Moral management achieved a high degree of effectiveness, all the more amazing because it was done without the benefit of the antipsychotic drugs used today. Discharge rate was 71%. (today it is 90%-however, much of the care after discharge is in the community and it is often repetitive, so 90% is not indicative as a comparable percentage.) p.44.

 

Despite its reported effectiveness, in many cases, moral management was nearly abandoned by the latter part of the 19th century. The reasons were many and varied.
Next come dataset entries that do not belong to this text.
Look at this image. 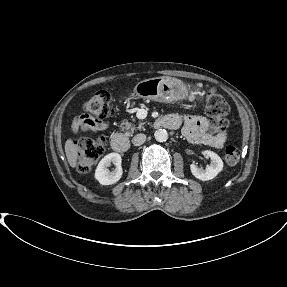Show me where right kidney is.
I'll return each instance as SVG.
<instances>
[{
    "label": "right kidney",
    "instance_id": "ca27d5eb",
    "mask_svg": "<svg viewBox=\"0 0 287 287\" xmlns=\"http://www.w3.org/2000/svg\"><path fill=\"white\" fill-rule=\"evenodd\" d=\"M121 156L118 153H110L99 162L95 170V178L101 185H111L120 180L123 174L121 167ZM113 163L116 168L113 171H109V167Z\"/></svg>",
    "mask_w": 287,
    "mask_h": 287
}]
</instances>
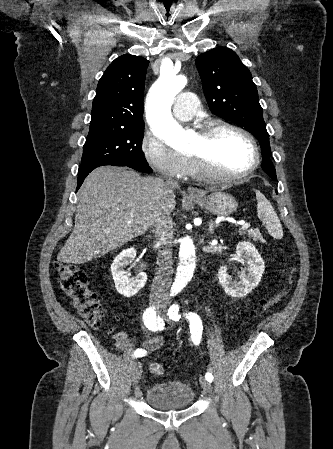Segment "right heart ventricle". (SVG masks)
<instances>
[{
    "label": "right heart ventricle",
    "instance_id": "e07e8e85",
    "mask_svg": "<svg viewBox=\"0 0 333 449\" xmlns=\"http://www.w3.org/2000/svg\"><path fill=\"white\" fill-rule=\"evenodd\" d=\"M198 175L199 174L196 170L194 163L192 162V160L190 158H188V166H187L186 173L184 176H198Z\"/></svg>",
    "mask_w": 333,
    "mask_h": 449
}]
</instances>
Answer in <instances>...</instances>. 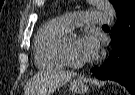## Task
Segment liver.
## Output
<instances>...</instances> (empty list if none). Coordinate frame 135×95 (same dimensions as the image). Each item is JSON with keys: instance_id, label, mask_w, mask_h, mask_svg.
<instances>
[{"instance_id": "1", "label": "liver", "mask_w": 135, "mask_h": 95, "mask_svg": "<svg viewBox=\"0 0 135 95\" xmlns=\"http://www.w3.org/2000/svg\"><path fill=\"white\" fill-rule=\"evenodd\" d=\"M75 74L61 70H46L37 73L25 86V95H50L65 85Z\"/></svg>"}]
</instances>
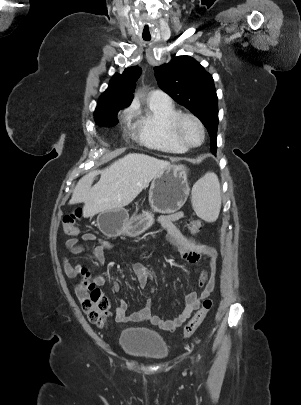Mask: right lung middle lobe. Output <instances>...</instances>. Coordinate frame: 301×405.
<instances>
[{
	"instance_id": "1",
	"label": "right lung middle lobe",
	"mask_w": 301,
	"mask_h": 405,
	"mask_svg": "<svg viewBox=\"0 0 301 405\" xmlns=\"http://www.w3.org/2000/svg\"><path fill=\"white\" fill-rule=\"evenodd\" d=\"M119 110L116 111H100L96 110L94 113V118L95 121L100 125V126H114L117 124V113Z\"/></svg>"
}]
</instances>
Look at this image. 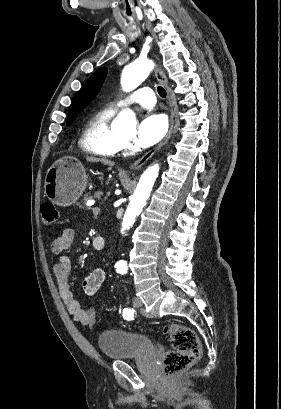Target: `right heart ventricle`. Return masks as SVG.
<instances>
[{"label":"right heart ventricle","instance_id":"obj_1","mask_svg":"<svg viewBox=\"0 0 281 409\" xmlns=\"http://www.w3.org/2000/svg\"><path fill=\"white\" fill-rule=\"evenodd\" d=\"M112 109H102L93 114L85 127L84 137L87 151L98 158H108L117 153L114 143L111 118Z\"/></svg>","mask_w":281,"mask_h":409}]
</instances>
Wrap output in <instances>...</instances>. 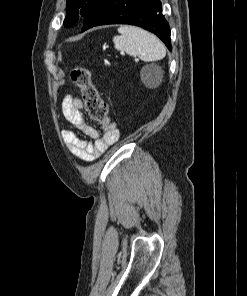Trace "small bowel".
Returning a JSON list of instances; mask_svg holds the SVG:
<instances>
[{
  "label": "small bowel",
  "instance_id": "c3829d8e",
  "mask_svg": "<svg viewBox=\"0 0 247 296\" xmlns=\"http://www.w3.org/2000/svg\"><path fill=\"white\" fill-rule=\"evenodd\" d=\"M84 103L79 97L66 95L62 101V112L67 121L79 132L91 138L87 141L79 137L75 132L63 130L62 137L69 151L85 162H91L101 156L109 146L117 142L119 131L116 126L104 136L88 124L84 116Z\"/></svg>",
  "mask_w": 247,
  "mask_h": 296
}]
</instances>
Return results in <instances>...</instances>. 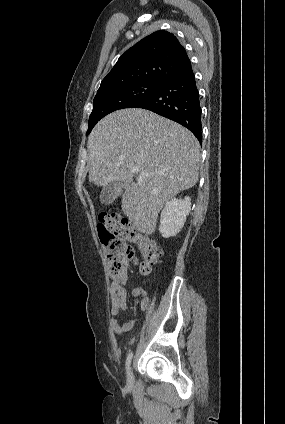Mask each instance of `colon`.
Instances as JSON below:
<instances>
[{
  "label": "colon",
  "mask_w": 285,
  "mask_h": 424,
  "mask_svg": "<svg viewBox=\"0 0 285 424\" xmlns=\"http://www.w3.org/2000/svg\"><path fill=\"white\" fill-rule=\"evenodd\" d=\"M96 228L113 278L121 274L126 264L136 261L129 243L138 245L142 253L138 266L143 274H149L161 263L160 247L124 218L114 214L100 216Z\"/></svg>",
  "instance_id": "1"
}]
</instances>
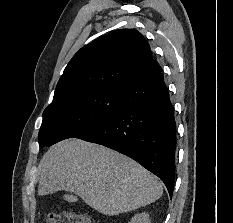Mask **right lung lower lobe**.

Among the more obvious ones were the ethnic prejudice that came with the rising immigrant population, leading to tension between staff and patients; the failure of the movements’ leaders to train their own replacements; and the overextension of hospital facilities.

 

Also, the rise of the “mental hygiene movement” which stressed physical well-being, rather than focusing on therapy of any kind, as well as advances in biomedical science.

 

These advances fostered the notion that all mental disorders would eventually yield to biological explanations and biologically based treatment (drugs and brain disease). Thus the psychological and social environment of a patient was considered largely irrelevant, and the best one could do was keep the patient comfortable until a biological cure was discovered. Needless to say, the anticipate biological cure-all did not arrive, and by the late 1940s and 1950s discharge rates were down to about 30%. p.45

 

To be sure, organic mental disorders do occur, but the vast majority of abnormal behavior is not clearly associated with [this]. Nonetheless, the medical model-a conceptual model that is in appropriate for much abnormal behavior—became stubbornly entrenched by these early but limited successes. It is important to note that a medical-model orientation is not limited to biological viewpoints on the nature of mental disorder.

 

It has also extended into psychosocial theorizing [the view generally held by many today] by adopting a symptom/underlying-cause point of view. This point of view assumes that abnormal behavior, even though it may be psychological (rather than biological in nature, is a symptom of some sort of underlying, internal pathology or “illness”—just as a fever is a symptom of an underlying infection [the diabetic/insulin idea concerning medicine and mental illness]. p.51.

 

As we will sees shortly, Freud , who was a physician, took this approach in developing his psychoanalytic theory of abnormal behavior.[Freud, in addition to psychoanalytic theory, delved into dream analysis, and use of cocaine, which he himself used, as a therapy, as well as introspection into hidden sexual conflicts.]

                                  End of quotes

 

We can see then that the "medical model" approach towards mental health is both shortsighted and not in the best interests of the clients. It tends to simplify treatment of mental health disorders in favor of pharmaceutical treatment, which is often not the best way of handling things, especially with children's disorders. In doing so, the medical model is condusive towards profit oriented medicine, but it it is not conducive to the long-term mental health needs of persons suffering from various forms of mental distress.

 

 

 

 

Mental health disorders are more than a chemical imbalance.